Figure 7. Signaling pathways involved in PD-L1 regulation by ITF3756 in TNF-α stimulated monocytes. Purified human monocytes were treated for 2h with ITF3756 (1μM) and then stimulated with TNF-α (100ng/ml). (A) Analysis of the modulation by TNF-α (left panel) and by the combination of TNF-α and ITF3756 (right panel) of specific pathways involved in PD-L1 regulation. RNAseq data obtained as described before were used for this analysis. Significant differentially expressed genes are represented as circles, while non-significant genes are shown as triangles. (B) Transcription factor activity inference upon treatment with TNF-α (left panel) and with the combination of TNF-α and ITF3756 (right panel). (C) Cytofluorimetric analysis of p65 phosphorylation on Ser536 (p-p65). Monocytes were pre-treated for 2h with ITF3756 and then stimulated or not with TNF-α for 15 minutes. RM one-way ANOVA followed by Dunnetts multiple comparison test was used for the statistical analysis. The graphs show the results obtained from 6 different donors. *p<0,05, **p<0,001, ***p<0,0005.

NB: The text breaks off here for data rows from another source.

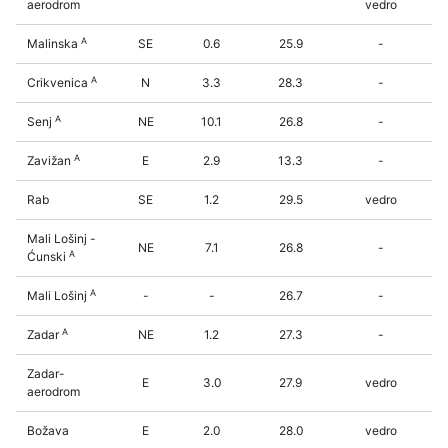
aerodrom
vedro
A
Malinska
SE
0.6
25.9
-
A
Crikvenica
N
3.3
28.3
-
A
Senj
NE
10.1
26.8
-
A
Zavižan
E
2.9
13.3
-
Rab
SE
1.2
29.5
vedro
Mali Lošinj -
NE
7.1
26.8
-
A
Ćunski
A
Mali Lošinj
-
-
26.7
-
A
Zadar
NE
1.2
27.3
-
Zadar-
E
3.0
27.9
vedro
aerodrom
Božava
E
2.0
28.0
vedro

Monocyte activation, macrophage differentiation, and the infiltration of myeloid cells into the TME are complex processes regulated by multiple genes, with the JAK-STAT and NF-κB pathways playing central roles. To provide a more comprehensive overview of key gene alterations and the regulatory mechanisms involved, we analyzed the expression of genes that are direct targets of RELA and STAT1. Our findings show that the increased activity of these transcription factors in TNF-α-treated cells correlates with an upregulation of their target genes. In contrast, ITF3756 treatment reduced this activation, mirroring the observed decrease in transcription factor activity (Supplementary Table 4).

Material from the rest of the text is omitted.